Plasmamembraan: structuur en functies van plasmamembraan

Lees dit artikel voor meer informatie over de membraanstructuur, transportmodificatie en functies van plasmamembraan!

Plasma membraan:

Plasmamembraan of plasma-lemma is een biomembraan dat aan de buitenkant van het cytoplasma voorkomt in zowel prokaryoten als eukaryote cellen.

Het scheidt het cellulaire protoplasma van zijn externe omgeving. Prokaryotische cellen hebben geen interne vliezige partities. De laatste komen voor in eukaryote cellen als bedekking van verschillende celorganellen zoals kern, mitochondria, plastiden, lysosomen, Golgi-lichaampjes, peroxisomen, enz.

Biomembranen vormen het endoplasmatisch reticulum. Ze komen ook voor op thylakoïden binnen plastiden of cristae in de mitochondriën. Vacuolen worden van cytoplasma gescheiden door een membraan genaamd tonoplast. Alle biomembranen zijn dynamisch van aard en vertonen voortdurend veranderingen in vorm, grootte, structuur en functie. Plasmamembraan werd ontdekt door Schwann (1838). Het werd genoemd als celmembraan door Nageli en Cramer (1855). Het membraan kreeg de naam van plasma-lemma van Plowe (1931).

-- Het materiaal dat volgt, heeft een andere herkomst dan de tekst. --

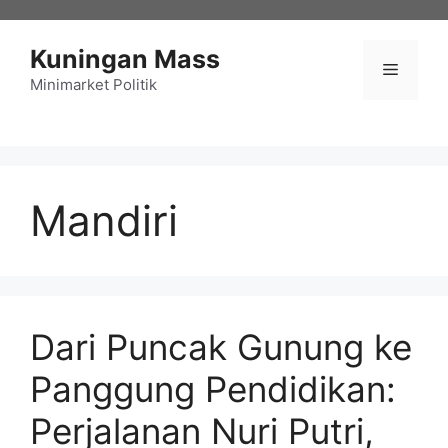
Langsung
ke
Kuningan Mass
isi
Menu
Minimarket Politik
Mandiri
Dari Puncak Gunung ke
Panggung Pendidikan:
Perjalanan Nuri Putri,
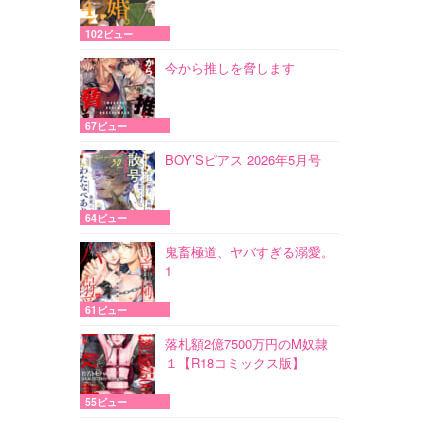
102ビュー
今から推しを脅します
67ビュー
BOY’Sピアス 2026年5月号
64ビュー
鬼畜極道、ヤバすぎる溺愛。
1
61ビュー
落札額2億7500万円のM奴隷
１【R18コミックス版】
55ビュー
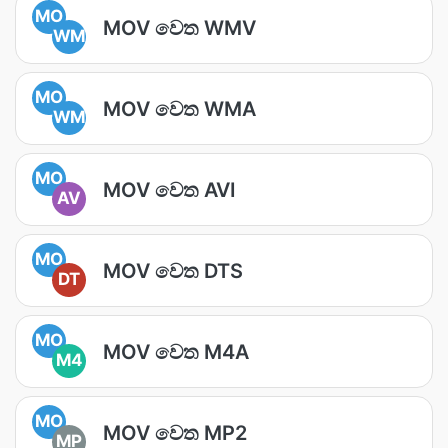
MO
MOV වෙත WMV
WM
MO
MOV වෙත WMA
WM
MO
MOV වෙත AVI
AV
MO
MOV වෙත DTS
DT
MO
MOV වෙත M4A
M4
MO
MOV වෙත MP2
MP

Chemische aard van membranen:

Chemisch gezien bestaat een biomembraan uit lipiden (20-40%), eiwitten (59-75%) en koolhydraten (1-5%). De belangrijke lipiden van het membraan zijn fosfolipiden (ongeveer 100 soorten), sterolen (bijv. Cholesterol), glycolipiden, sphingolipiden (bijv. Sphingomyeline, cerebrosiden).

Koolhydraten die in het membraan aanwezig zijn, zijn vertakte of niet-vertakte oligosacchariden, bijvoorbeeld hexose, fucose, hexoamine, siaalzuur, enz. Eiwitten kunnen vezelig of bolvormig, structureel, drager, receptor of enzymatisch zijn. Ongeveer 30 soorten enzymen zijn opgenomen in verschillende biomembranen, bijv. Fosfatasen, ATP-ase esterasen, nucleasen, enz.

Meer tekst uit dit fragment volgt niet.